Edible Canada offers a culinary tour of Canada’s north

Amuse bouche on a stone, held by person in wool maple leaf coat Photo by [Credit: Edible Canada]

When you think of foodie hotspots, the cities that come to mind are probably the old standbys: Paris, New York, Tokyo. But a Vancouver company has created a food tour exposing the cuisine of a lesser-known food hotspot: the Canadian North.

Edible Canada is a food tourism organization that puts on events showcasing culinary techniques and sampling food from different Canadian locales, and their “Across the Top of Canada” tour may be their biggest enterprise yet. The trip takes guests on a private 737 jet to northern hot (or is that cold?) spots to check out the local culture and cuisine, with stops in St. John’s, Iqaluit, Churchill, Yellowknife, and Whitehorse.

So what kind of food can you expect to eat if you hop on Edible Canada’s plane? A surprising variety, it turns out.

The tour begins in Vancouver, where guests drink signature cocktails and snack on liquid nitrogen ice cream, then heads to Whitehorse (probably the most cosmopolitan of the northerly cities), where there are served signature dinners of wild boar belly, venison, Arctic char, and foraged greens. There are also cocktails made from candy cap mushrooms, which live up to their name, offering a hint of sweetness.

fish and vegetables on wooden plate
[Credit: Edible Canada]
Next, the group jets on to Yellowknife, where guests feast for two days on fresh-caught Northern Pike, chilled fiddlehead soup, reindeer with blueberries and mustard greens, and plenty of other locally sourced fish and game.

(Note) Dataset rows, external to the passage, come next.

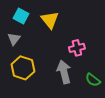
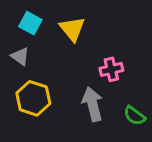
gray triangle: (14, 39) -> (20, 56), turned -32

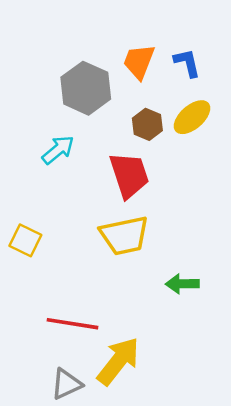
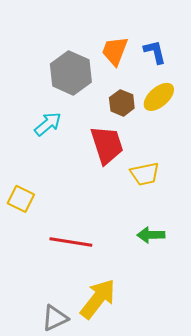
yellow trapezoid: (124, 235) -> (145, 174), moved, size x0.7
red line: (72, 324) -> (71, 242), moved

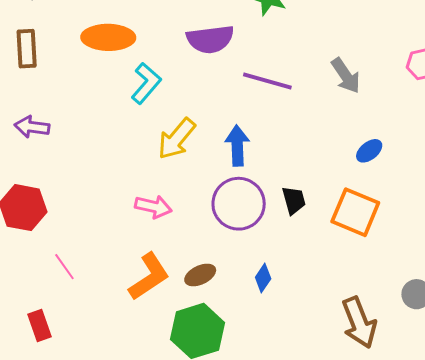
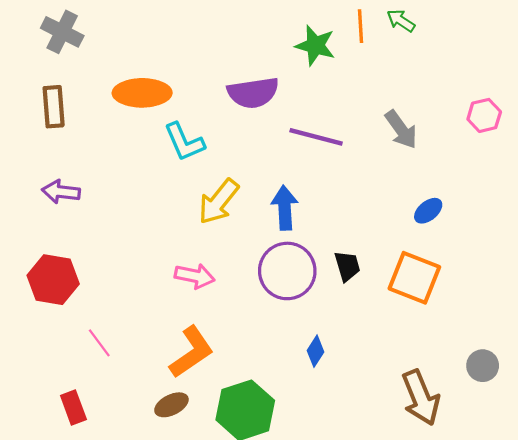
cyan L-shape: (146, 83) -> (184, 142), turned 117
brown ellipse: (200, 275) -> (171, 405), moved

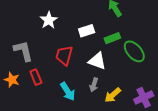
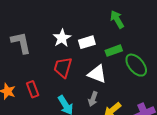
white star: (49, 20) -> (62, 38), moved
gray L-shape: (23, 51) -> (21, 43), moved

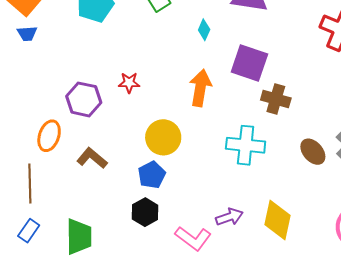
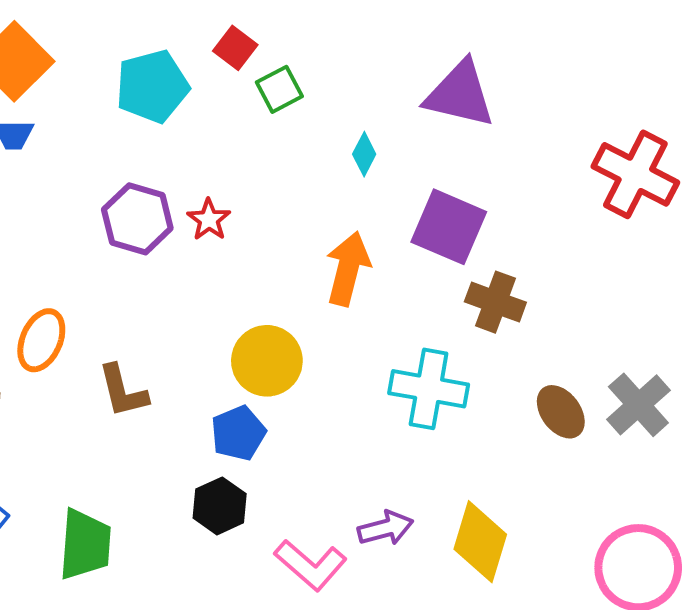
red star: (129, 83) -> (209, 220), moved, turned 30
purple hexagon: (84, 99) -> (137, 219), moved
brown L-shape: (92, 158) -> (123, 391), turned -148

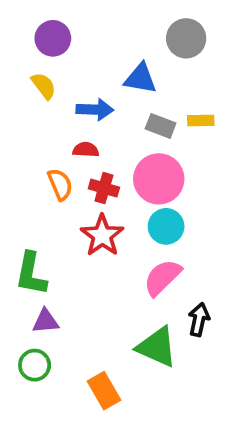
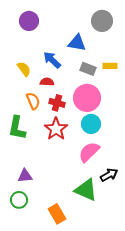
yellow semicircle: (44, 86) -> (24, 69), moved
blue arrow: (95, 110) -> (52, 60), turned -138
green L-shape: (31, 274) -> (17, 128), moved
black arrow: (199, 319) -> (109, 175), turned 48

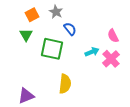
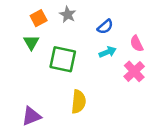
blue semicircle: (70, 29) -> (105, 27), moved, turned 88
cyan arrow: (92, 52) -> (108, 52), moved

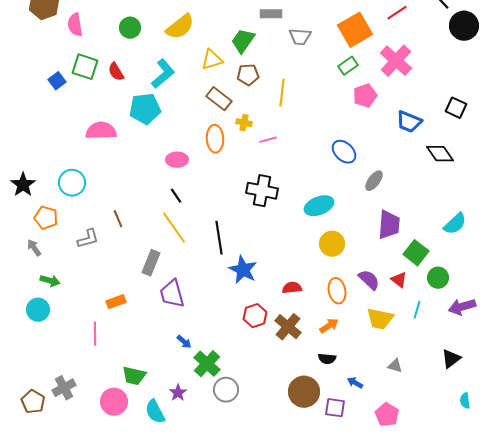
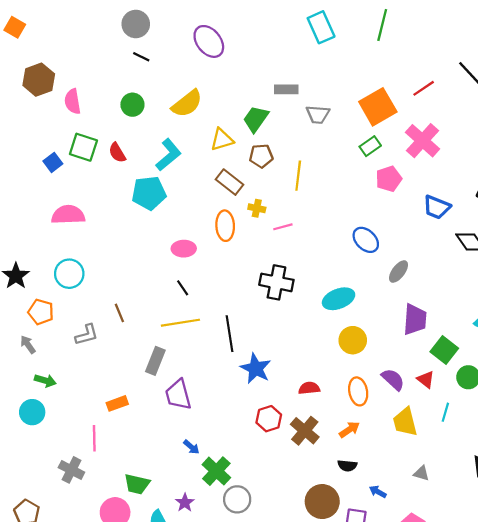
pink semicircle: (101, 131) -> (68, 215), moved
yellow line: (174, 228) -> (180, 323), turned -64
yellow trapezoid: (380, 319) -> (405, 422), turned 64
gray cross: (64, 388) -> (71, 470), moved, turned -35

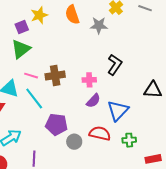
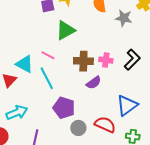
green triangle: (21, 49) -> (65, 30), moved
brown cross: (55, 75) -> (83, 61), moved
pink cross: (89, 80) -> (106, 60), moved
purple semicircle: (93, 101) -> (94, 83), moved

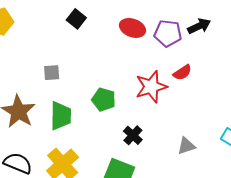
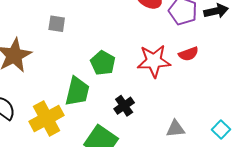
green trapezoid: (61, 116) -> (77, 91), moved

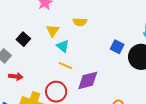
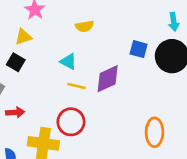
yellow triangle: (53, 31) -> (23, 37), moved, turned 48
purple diamond: (88, 80) -> (108, 79), moved

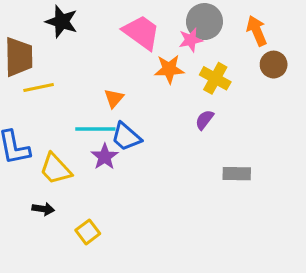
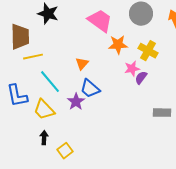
pink star: (191, 40) -> (132, 69), moved
cyan line: (95, 129) -> (50, 82), moved, turned 50
black arrow: (43, 209) -> (44, 138), moved, turned -96

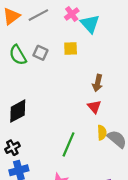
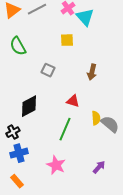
gray square: (40, 53) -> (48, 70), moved
red triangle: (94, 107) -> (73, 101), moved, turned -32
black diamond: (18, 111) -> (29, 106), moved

Fish on a board next to a cooking fire
[Credit: Edible Canada]
Iqualuit is next. This city in Nunavut has a population of just 7,740 and is a place of rare and wild beauty. Marine mammals are a large part of the traditional diet in Nunavut, so Edible Canada guests are treated to a meal that includes fish chowder, snow goose eggs, and seal (plus hot apple cider to ward of chilliness).

goose eggs
[Credit: Edible Canada]
The furthest east of all the destinations is St. John’s, Newfoundland, where the bounty of the sea is put on maximum display. Meals of scallops, snow crab, roasted cod, and mussel broth abound. And what’s a trip to the Maritimes without a lobster bake?

Scallops on a boat
[Credit: Jeorg Michel]
The final, brief stop is Churchill, Manitoba, where guests have a quick lunch and partake of the region’s amazing whale-watching opportunities.

All of the meals served on this tour of the North are informed by local history and indigenous cultures, and many of them are enjoyed in the company of locals. Edible Canada wants to introduce people not only to local food, but also local culture and ways of life.

In Edible Canada’s world, it’s all about food for thought — and just food, of course.